Polish politician, lawyer and historian

Andrzej Bobola Czuma (born 7 December 1938 in Lublin) is a Polish politician, lawyer and historian. He was an activist of the Polish anti-Communist opposition in the Polish People's Republic and was oppressed and imprisoned by the Communist authorities. In the 1980s he left for the USA where he became an activist in the community of Polish expats. Since 2006, Czuma has been a member of the Polish Parliament as a representative of the Civic Platform political party.
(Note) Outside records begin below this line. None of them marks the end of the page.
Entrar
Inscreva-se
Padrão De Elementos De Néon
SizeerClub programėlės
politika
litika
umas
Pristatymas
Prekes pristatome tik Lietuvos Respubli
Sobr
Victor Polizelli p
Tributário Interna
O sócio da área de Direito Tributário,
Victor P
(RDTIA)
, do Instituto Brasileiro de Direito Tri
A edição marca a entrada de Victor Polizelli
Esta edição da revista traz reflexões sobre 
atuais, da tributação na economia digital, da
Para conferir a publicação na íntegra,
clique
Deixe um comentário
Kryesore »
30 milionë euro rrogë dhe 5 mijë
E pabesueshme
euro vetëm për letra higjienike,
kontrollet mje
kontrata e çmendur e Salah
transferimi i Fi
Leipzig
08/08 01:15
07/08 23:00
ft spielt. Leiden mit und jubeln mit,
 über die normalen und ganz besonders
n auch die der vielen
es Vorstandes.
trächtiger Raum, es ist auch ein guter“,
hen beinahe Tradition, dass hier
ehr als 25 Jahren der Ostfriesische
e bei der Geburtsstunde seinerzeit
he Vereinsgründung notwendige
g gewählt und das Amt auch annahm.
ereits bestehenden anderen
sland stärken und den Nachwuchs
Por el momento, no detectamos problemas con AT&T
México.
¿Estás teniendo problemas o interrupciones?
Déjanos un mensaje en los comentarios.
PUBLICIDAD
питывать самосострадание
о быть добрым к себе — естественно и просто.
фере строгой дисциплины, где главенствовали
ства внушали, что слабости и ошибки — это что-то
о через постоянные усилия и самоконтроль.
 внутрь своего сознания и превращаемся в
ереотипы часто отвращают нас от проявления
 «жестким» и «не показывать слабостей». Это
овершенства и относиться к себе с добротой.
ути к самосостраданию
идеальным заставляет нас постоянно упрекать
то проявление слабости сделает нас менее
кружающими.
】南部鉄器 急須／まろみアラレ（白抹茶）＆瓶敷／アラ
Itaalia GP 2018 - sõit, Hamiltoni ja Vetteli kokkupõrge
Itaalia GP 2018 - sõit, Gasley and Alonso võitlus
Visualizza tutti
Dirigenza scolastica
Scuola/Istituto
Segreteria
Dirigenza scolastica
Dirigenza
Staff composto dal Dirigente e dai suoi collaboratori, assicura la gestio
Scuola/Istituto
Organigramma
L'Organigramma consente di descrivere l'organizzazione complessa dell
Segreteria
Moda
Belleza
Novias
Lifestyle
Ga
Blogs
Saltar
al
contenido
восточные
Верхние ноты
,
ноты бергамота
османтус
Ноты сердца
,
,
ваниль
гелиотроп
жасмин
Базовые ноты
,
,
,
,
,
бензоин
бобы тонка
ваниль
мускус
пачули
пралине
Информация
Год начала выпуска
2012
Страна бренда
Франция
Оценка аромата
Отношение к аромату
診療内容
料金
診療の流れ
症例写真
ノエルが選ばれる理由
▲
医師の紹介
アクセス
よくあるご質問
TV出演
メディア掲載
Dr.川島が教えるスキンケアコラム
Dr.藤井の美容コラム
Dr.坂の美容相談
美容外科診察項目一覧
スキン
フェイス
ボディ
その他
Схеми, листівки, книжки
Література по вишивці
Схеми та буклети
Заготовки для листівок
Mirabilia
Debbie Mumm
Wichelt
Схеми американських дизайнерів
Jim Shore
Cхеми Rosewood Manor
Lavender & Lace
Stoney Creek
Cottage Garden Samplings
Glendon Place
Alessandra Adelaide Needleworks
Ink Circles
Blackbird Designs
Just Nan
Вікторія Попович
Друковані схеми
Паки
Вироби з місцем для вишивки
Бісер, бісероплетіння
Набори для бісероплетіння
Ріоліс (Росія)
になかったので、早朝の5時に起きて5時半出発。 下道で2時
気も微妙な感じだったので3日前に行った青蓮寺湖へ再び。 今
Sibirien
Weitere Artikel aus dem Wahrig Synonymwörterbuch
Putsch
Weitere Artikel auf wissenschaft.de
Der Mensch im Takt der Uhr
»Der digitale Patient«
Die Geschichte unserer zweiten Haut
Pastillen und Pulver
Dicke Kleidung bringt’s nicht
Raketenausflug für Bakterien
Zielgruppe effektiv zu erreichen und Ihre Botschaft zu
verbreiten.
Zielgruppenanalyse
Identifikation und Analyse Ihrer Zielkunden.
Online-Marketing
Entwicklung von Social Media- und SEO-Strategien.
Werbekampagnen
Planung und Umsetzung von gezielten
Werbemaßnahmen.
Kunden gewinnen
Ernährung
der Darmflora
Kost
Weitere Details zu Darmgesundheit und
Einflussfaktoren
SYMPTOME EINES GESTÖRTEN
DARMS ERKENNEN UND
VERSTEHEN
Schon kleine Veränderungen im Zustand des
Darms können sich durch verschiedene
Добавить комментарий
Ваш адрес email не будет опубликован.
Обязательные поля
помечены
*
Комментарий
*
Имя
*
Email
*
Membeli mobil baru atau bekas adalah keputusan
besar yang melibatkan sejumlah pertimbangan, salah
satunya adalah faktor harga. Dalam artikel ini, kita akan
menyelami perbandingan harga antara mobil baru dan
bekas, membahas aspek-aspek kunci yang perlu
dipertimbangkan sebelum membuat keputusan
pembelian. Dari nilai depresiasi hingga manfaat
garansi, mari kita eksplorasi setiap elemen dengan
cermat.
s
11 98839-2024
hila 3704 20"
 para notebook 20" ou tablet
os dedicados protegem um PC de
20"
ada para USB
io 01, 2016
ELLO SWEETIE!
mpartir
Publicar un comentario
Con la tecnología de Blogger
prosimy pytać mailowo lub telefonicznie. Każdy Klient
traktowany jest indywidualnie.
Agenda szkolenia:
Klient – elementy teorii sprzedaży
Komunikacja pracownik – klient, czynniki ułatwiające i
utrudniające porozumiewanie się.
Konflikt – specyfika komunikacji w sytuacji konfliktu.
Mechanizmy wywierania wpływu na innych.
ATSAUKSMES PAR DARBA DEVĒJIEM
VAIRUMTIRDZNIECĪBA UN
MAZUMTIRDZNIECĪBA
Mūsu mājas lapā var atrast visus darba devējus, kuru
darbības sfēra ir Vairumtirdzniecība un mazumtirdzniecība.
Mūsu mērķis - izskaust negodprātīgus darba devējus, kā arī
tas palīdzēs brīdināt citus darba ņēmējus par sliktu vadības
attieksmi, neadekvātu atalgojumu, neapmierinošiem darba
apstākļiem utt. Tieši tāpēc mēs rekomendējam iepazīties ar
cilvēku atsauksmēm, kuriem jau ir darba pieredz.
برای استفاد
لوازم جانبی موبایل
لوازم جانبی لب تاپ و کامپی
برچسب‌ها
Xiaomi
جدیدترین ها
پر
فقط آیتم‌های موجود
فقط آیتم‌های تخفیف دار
He studied law at Warsaw University. He was one of the founders of Ruch - an anti-Communist organisation aiming at making Poland a democratic country and was imprisoned by the Communist authorities. In June 1970, he was sentenced to 7 years' imprisonment for "an attempt to overthrow the Communist government by force". He was a spokesperson for and one of the leaders of the Movement for Defence of Human and Civic Rights (Ruch Obrony Praw Człowieka i Obywatela, ROPCiO) as well as an editor of Opinia magazine. He was sentenced to 3 months' imprisonment in March 1980 for organising a celebration of Independence Day in front of the Tomb of the Unknown Soldier in Warsaw on 11 November 1979. After the nationwide anti-Communist protests in August 1980 he became an advisor to the Solidarity movement in Silesia region as well as the publisher and editor of Wiadomości Katowickie magazine. He was imprisoned from 12 December 1981 to 23 December 1982 in internment camps in Białołęka, Jaworze and Darłówko.

In 1986 he moved to Chicago as a political refugee, where during the first two years he worked as a house painter and factory worker. In 1988 Czuma started to host his own radio show broadcast in the Chicago region first on WNVR 1030 AM and next on WPNA 1490 AM and was considered a prominent leader of Chicago's Polonia.

On 12 December 2006, he was sworn in as a member of the Polish Parliament. He was reelected in the next election on 21 October 2007. Czuma was the Minister of Justice from 23 January to 7 October 2009.

Czuma was awarded the Officer's Cross of the Order of Polonia Restituta by President Kazimierz Sabbat and the Commander's Cross with Star of Polonia Restituta by the Polish President Lech Kaczyński.